No hay que tener miedo a afrontar cuestiones complejas como las de carácter identitario. Las lenguas están para comunicarnos no para enfrentarnos. Una tierra como la nuestra con al menos dos lenguas, debe verlo como una riqueza y no como un medio de enfrentamiento, división o imposición de programas ideológicos.

La educación debe estar para impulsar la formación de jóvenes y adultos en un momento en el que están surgiendo profesiones nuevas y existen puestos de trabajo sin cubrir por falta de capacitación de los jóvenes. La Educación no puede ponerse al servicio de proyectos de ingeniería social a costa de los derechos y libertades de las familias.

Corremos el riesgo de que la aventura (que abrimos aquí) de reforma de Estatutos, no sé muy bién para qué, aunque sí sus consecuencias, se conviertan en un bumeran contra del autogobierno y me preocupa que nadie lo defienda y se mire a Madrid sólo para pedir y no para aportar y exigir un modelo autonómico con las reformas necesarias, que ha sido un éxito colectivo y lo debe seguir siendo.

Las infraestructuras siguen siendo un elemento importante de vertebración. Creo que algo hicimos en mi etapa para sacar a Valencia de un aislamiento secular y ahora toca impulsar, decididamente, otras igual de importantes que aquellas y no sólo por una cuestión económica y social, que también, sino por una cohesión imprescindible en un momento muy complejo en nuestra convivencia nacional.

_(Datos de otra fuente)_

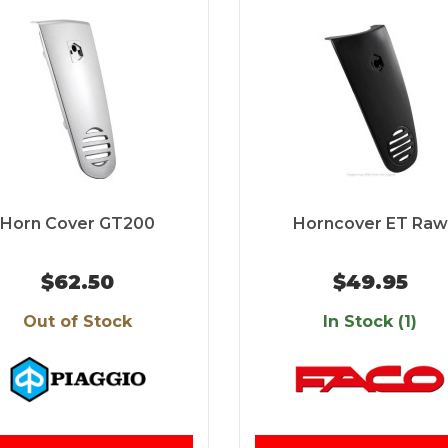
Horn Cover GT200
Horncover ET Raw
$62.50
$49.95
Out of Stock
In Stock (1)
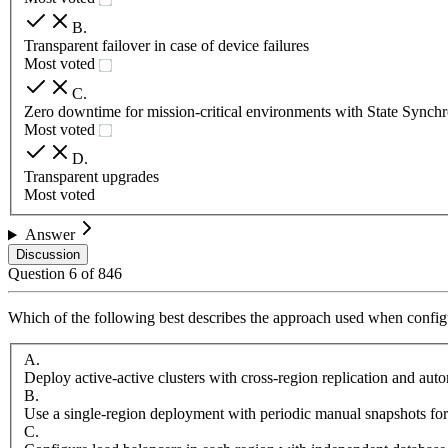
B
.
Transparent failover in case of device failures
Most voted
C
.
Zero downtime for mission-critical environments with State Synchr
Most voted
D
.
Transparent upgrades
Most voted
Answer
Discussion
Question
6
of
846
Which of the following best describes the approach used when configu
A
.
Deploy active-active clusters with cross-region replication and aut
B
.
Use a single-region deployment with periodic manual snapshots for
C
.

Creo que hay que recuperar la ilusión y la confianza en nosotros mismos.

Creo que hay que hacer propuestas, tener ideas, presentarlas. Defenderlas. Creo que los partidos deben abrirse para que entre gente con ilusión y ambición, convocando a todos los que quieran sumar para mejorar las cosas.

Hace un siglo, Blasco Ibáñez primero, luego Machado, criticaron a la España que bostezaba y trataron de desperezarla con su ácida pluma. No lo hacían por pesimismo sino por sano patriotismo y en el caso del escritor valenciano con un profundo amor a nuestra región.

Eso es lo que me gustaría que volviera a surgir y si modestamente puedo aportar algo, lo hago. No sólo llamar la atención sobre lo que nos pasa sino animar a todas las fuerzas sociales de esta región a que se movilicen y asuman protagonismo.